Played with chilling, wide-eyed zeal by Mary Holland, Patience is a Puritan ghost who has been living in the dirt for over 400 years. She’s not a ghost of the house; she’s a ghost of the soil . Banished by Isaac and the other 18th-century spirits for being “too much”—too righteous, too severe, too willing to let God sort out the living—she has existed in absolute isolation, listening to the footfalls of the living and the muffled conversations of the house ghosts through the floorboards.
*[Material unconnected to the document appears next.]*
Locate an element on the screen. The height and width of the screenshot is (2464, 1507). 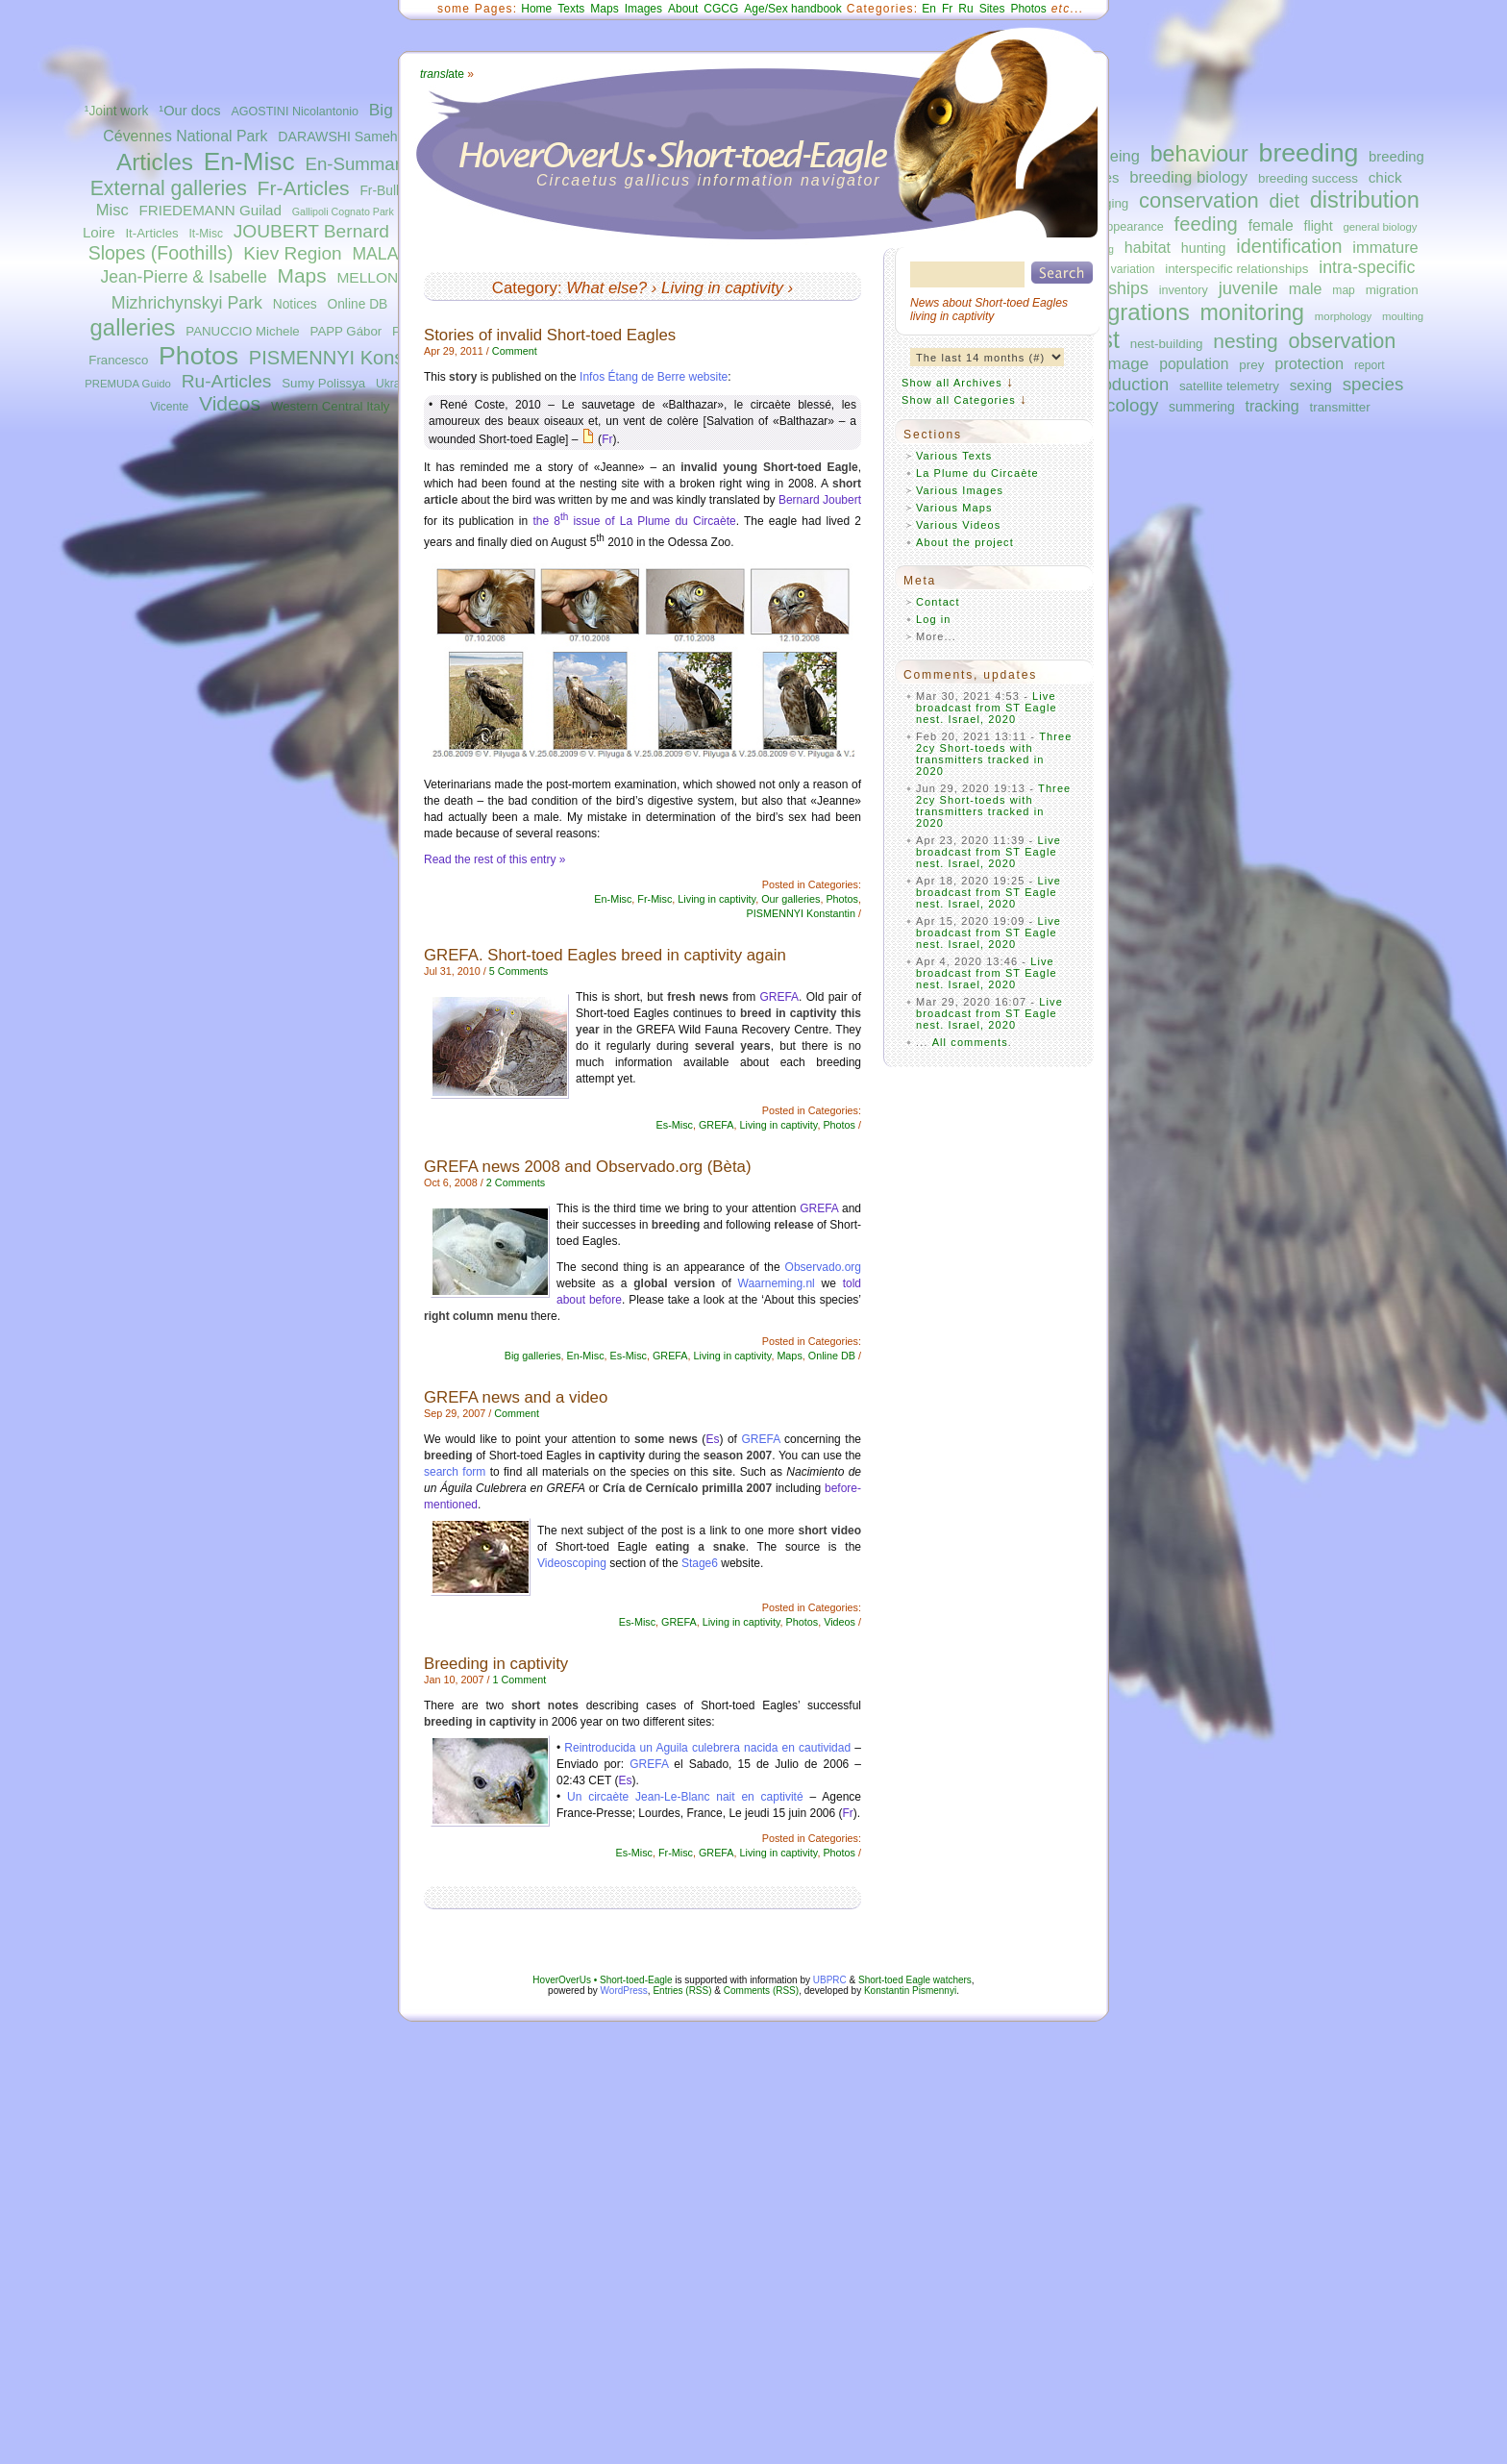 Age/Sex handbook is located at coordinates (792, 8).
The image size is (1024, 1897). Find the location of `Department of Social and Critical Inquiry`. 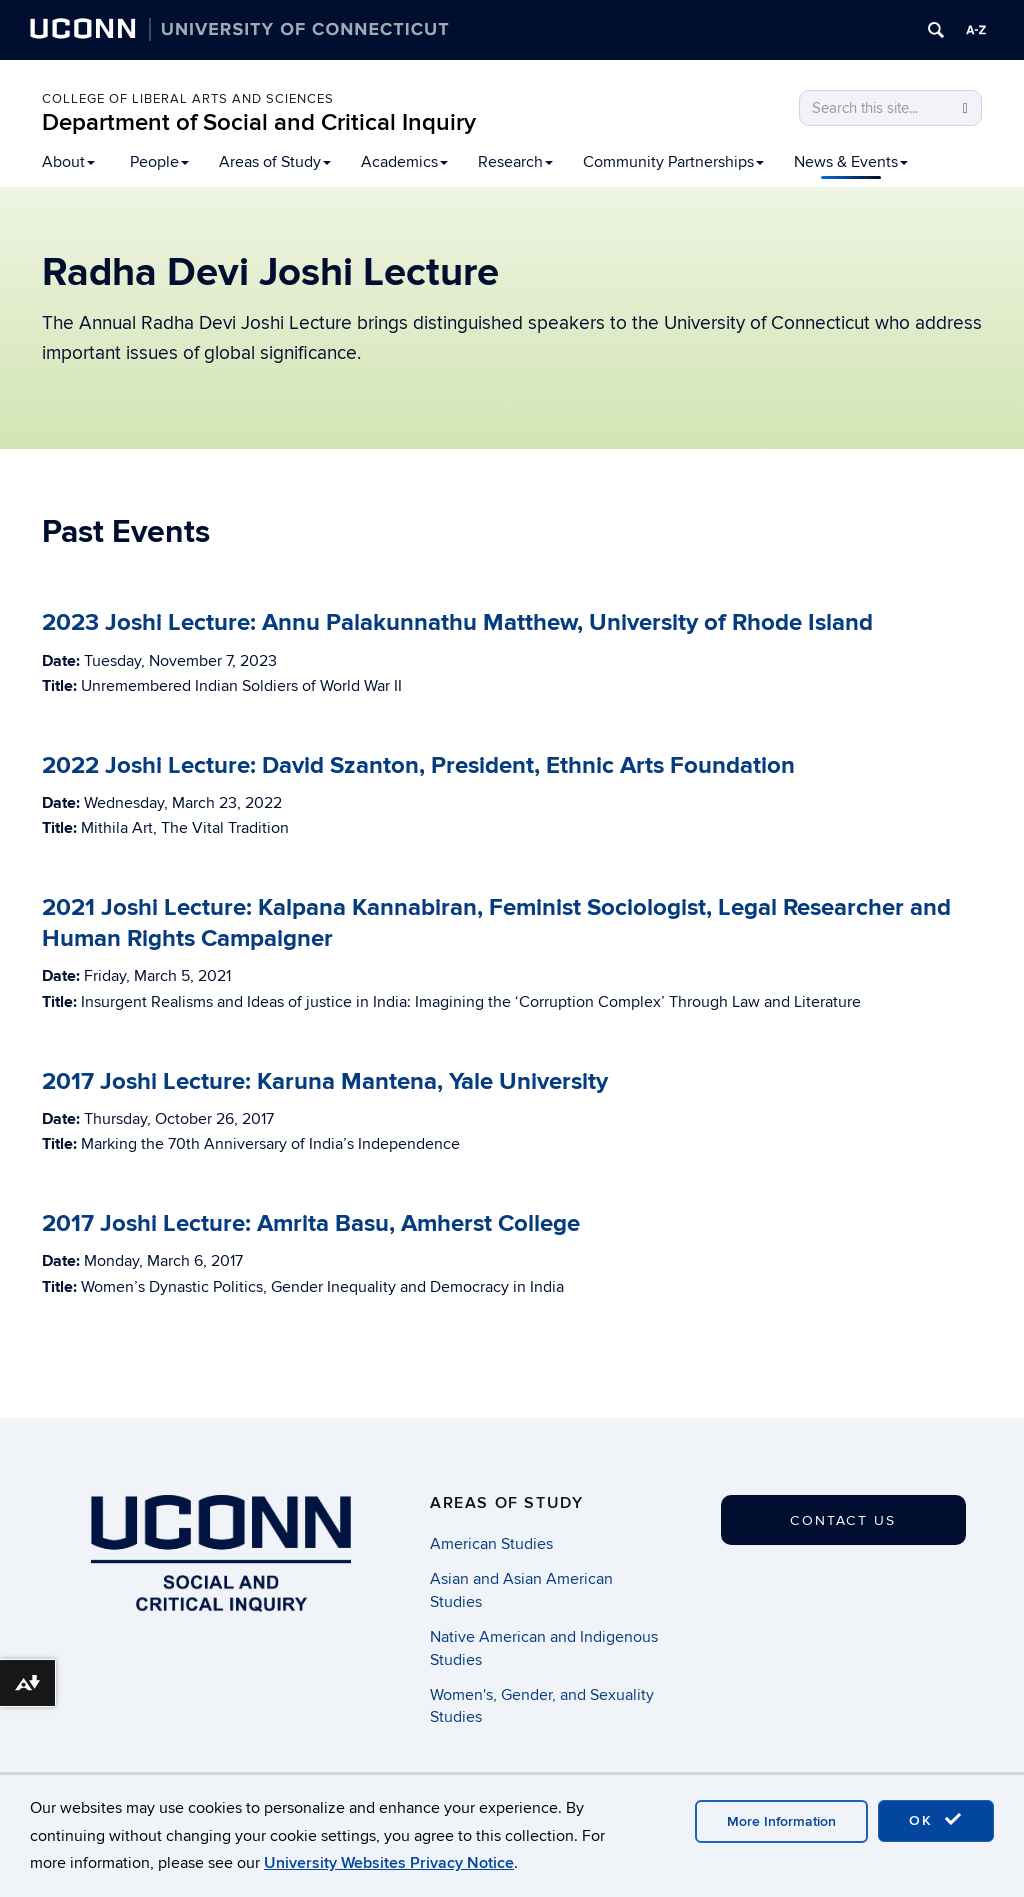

Meanwhile, the episode smartly splits its narrative. While Sam and the basement ghosts (and a terrified Thor) try to placate Patience, Jay is left upstairs to manage a high-stakes soft opening of his restaurant. This is where the show’s dual-world engine works best. Jay’s anxiety about undercooked salmon and a missing health inspector is real, but it’s rendered almost absurdly trivial next to Sam’s problem: “A Puritan is trying to re-litigate a 400-year-old grudge in our crawlspace.” Sam is the only bridge

The premiere’s genius is making Patience both hilarious and genuinely unnerving. Her first words aren’t a zinger; they’re a whisper: “You can see me.” Holland plays her not as a caricature of Puritan misery, but as someone whose sense of time and social norm has been completely unmade. She speaks of loneliness as a physical texture. She has befriended a worm. Her “ghost power” isn’t a party trick—it’s the ability to move through dirt like water, leaving muddy handprints on the floor. It’s gross, tactile, and perfectly suited to a character who has become one with the foundation of the house.